(Data extracted from a collection)
···

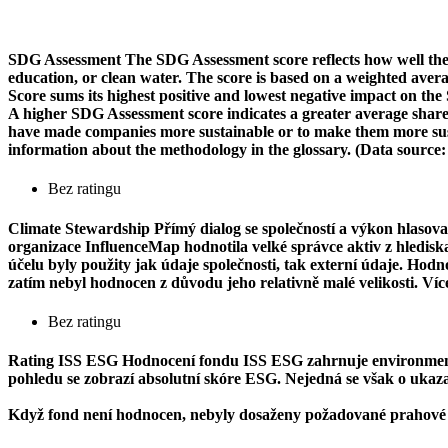
SDG Assessment
The SDG Assessment score reflects how well the
education, or clean water. The score is based on a weighted aver
Score sums its highest positive and lowest negative impact on th
A higher SDG Assessment score indicates a greater average share o
have made companies more sustainable or to make them more susta
information about the methodology in the glossary. (Data source
Bez ratingu
Climate Stewardship
Přímý dialog se společností a výkon hlasova
organizace InfluenceMap hodnotila velké správce aktiv z hlediska j
účelu byly použity jak údaje společnosti, tak externí údaje. Ho
zatím nebyl hodnocen z důvodu jeho relativně malé velikosti. Ví
Bez ratingu
Rating ISS ESG
Hodnocení fondu ISS ESG zahrnuje environmentál
pohledu se zobrazí absolutní skóre ESG. Nejedná se však o ukazate
Když fond není hodnocen, nebyly dosaženy požadované prahové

···

◆ **WORK TO BE COMPLETED**
This exercise calls for the records to be given again exactly, without the images.

◆ **WRITTEN REPLY**
SDG Assessment
The SDG Assessment score reflects how well the
education, or clean water. The score is based on a weighted aver
Score sums its highest positive and lowest negative impact on th
A higher SDG Assessment score indicates a greater average share o
have made companies more sustainable or to make them more susta
information about the methodology in the glossary. (Data source
Bez ratingu
Climate Stewardship
Přímý dialog se společností a výkon hlasova
organizace InfluenceMap hodnotila velké správce aktiv z hlediska j
účelu byly použity jak údaje společnosti, tak externí údaje. Ho
zatím nebyl hodnocen z důvodu jeho relativně malé velikosti. Ví
Bez ratingu
Rating ISS ESG
Hodnocení fondu ISS ESG zahrnuje environmentál
pohledu se zobrazí absolutní skóre ESG. Nejedná se však o ukazate
Když fond není hodnocen, nebyly dosaženy požadované prahové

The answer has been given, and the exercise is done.